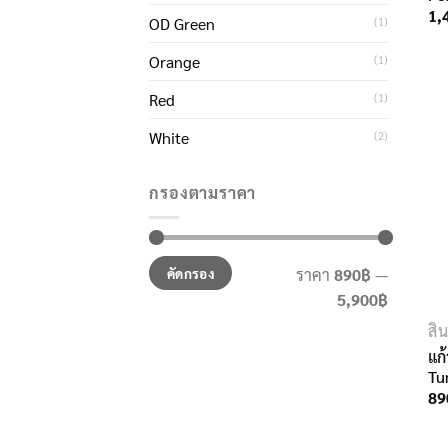
1,
OD Green
(1)
Orange
(1)
Red
(1)
White
(2)
กรองตามราคา
ราคา
ราคา
คัดกรอง
ราคา
890฿
—
ต่ำ
สูงสุด
5,900฿
สุด
สิ
แก
Tu
89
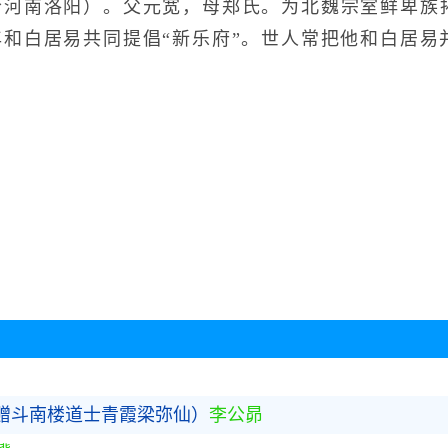
今河南洛阳）。父元宽，母郑氏。为北魏宗室鲜卑族
和白居易共同提倡“新乐府”。世人常把他和白居易并
赠斗南楼道士青霞梁弥仙）
李公昴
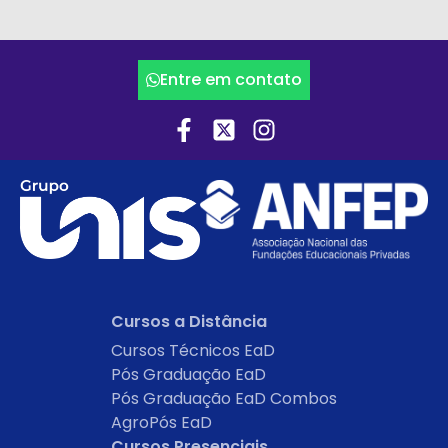
Entre em contato
Cursos a Distância
Cursos Técnicos EaD
Pós Graduação EaD
Pós Graduação EaD Combos
AgroPós EaD
Cursos Presenciais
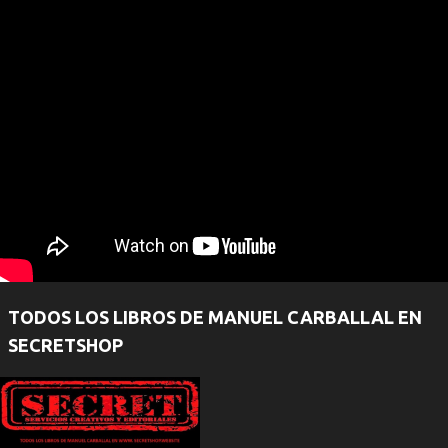
TODOS LOS LIBROS DE MANUEL CARBALLAL EN
SECRETSHOP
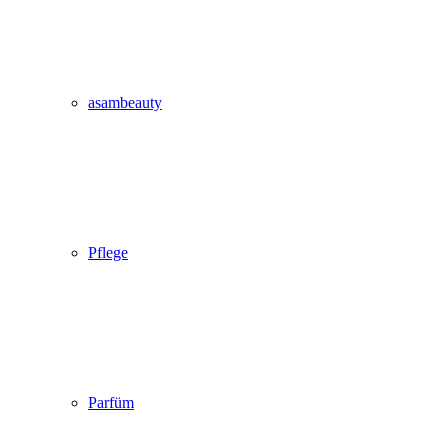
asambeauty
Pflege
Parfüm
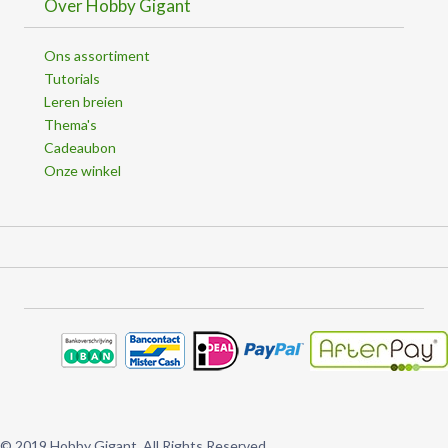
Over Hobby Gigant
Ons assortiment
Tutorials
Leren breien
Thema's
Cadeaubon
Onze winkel
© 2019 Hobby Gigant. All Rights Reserved.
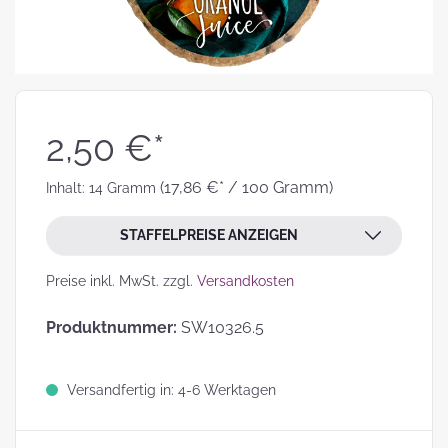
2,50 €*
(17,86 €* / 100 Gramm)
Inhalt:
14 Gramm
STAFFELPREISE ANZEIGEN
Preise inkl. MwSt. zzgl.
Versandkosten
Produktnummer:
SW10326.5
Versandfertig in: 4-6 Werktagen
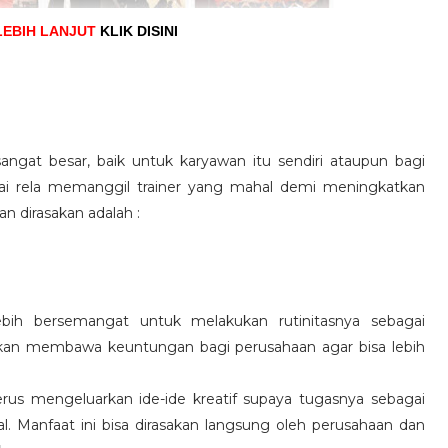
LEBIH LANJUT
KLIK DISINI
angat besar, baik untuk karyawan itu sendiri ataupun bagi
pai rela memanggil trainer yang mahal demi meningkatkan
n dirasakan adalah :
ebih bersemangat untuk melakukan rutinitasnya sebagai
 akan membawa keuntungan bagi perusahaan agar bisa lebih
us mengeluarkan ide-ide kreatif supaya tugasnya sebagai
l. Manfaat ini bisa dirasakan langsung oleh perusahaan dan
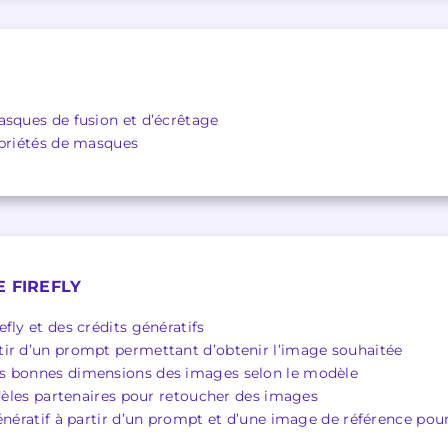
asques de fusion et d’écrêtage
opriétés de masques
 FIREFLY
fly et des crédits génératifs
ir d’un prompt permettant d’obtenir l’image souhaitée
s bonnes dimensions des images selon le modèle
odèles partenaires pour retoucher des images
génératif à partir d’un prompt et d’une image de référence po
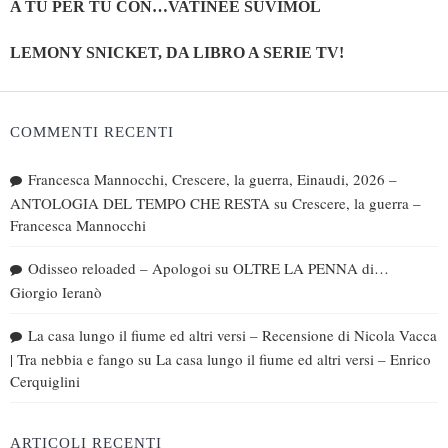
A TU PER TU CON…VATINÈE SUVIMOL
LEMONY SNICKET, DA LIBRO A SERIE TV!
COMMENTI RECENTI
Francesca Mannocchi, Crescere, la guerra, Einaudi, 2026 –
ANTOLOGIA DEL TEMPO CHE RESTA
su
Crescere, la guerra –
Francesca Mannocchi
Odisseo reloaded – Apologoi
su
OLTRE LA PENNA di…
Giorgio Ieranò
La casa lungo il fiume ed altri versi – Recensione di Nicola Vacca
| Tra nebbia e fango
su
La casa lungo il fiume ed altri versi – Enrico
Cerquiglini
ARTICOLI RECENTI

※

**WORK TO COMPLETE:** In the reply, give again exactly the lines from the beginning of the entries above through the line with "KLIK DISINI"; pictures stay out.

**WRITTEN RESPONSE:**
1,
OD Green
(1)
Orange
(1)
Red
(1)
White
(2)
กรองตามราคา
ราคา
ราคา
คัดกรอง
ราคา
890฿
—
ต่ำ
สูงสุด
5,900฿
สุด
สิ
แก
Tu
89
今河南洛阳）。父元宽，母郑氏。为北魏宗室鲜卑族
和白居易共同提倡“新乐府”。世人常把他和白居易并
赠斗南楼道士青霞梁弥仙）
李公昴
Entre em contato
Cursos a Distância
Cursos Técnicos EaD
Pós Graduação EaD
Pós Graduação EaD Combos
AgroPós EaD
Cursos Presenciais
TODOS LOS LIBROS DE MANUEL CARBALLAL EN
SECRETSHOP
asambeauty
Pflege
Parfüm
Over Hobby Gigant
Ons assortiment
Tutorials
Leren breien
Thema's
Cadeaubon
Onze winkel
© 2019 Hobby Gigant. All Rights Reserved.
2,50 €*
(17,86 €* / 100 Gramm)
Inhalt:
14 Gramm
STAFFELPREISE ANZEIGEN
Preise inkl. MwSt. zzgl.
Versandkosten
Produktnummer:
SW10326.5
Versandfertig in: 4-6 Werktagen
LEBIH LANJUT
KLIK DISINI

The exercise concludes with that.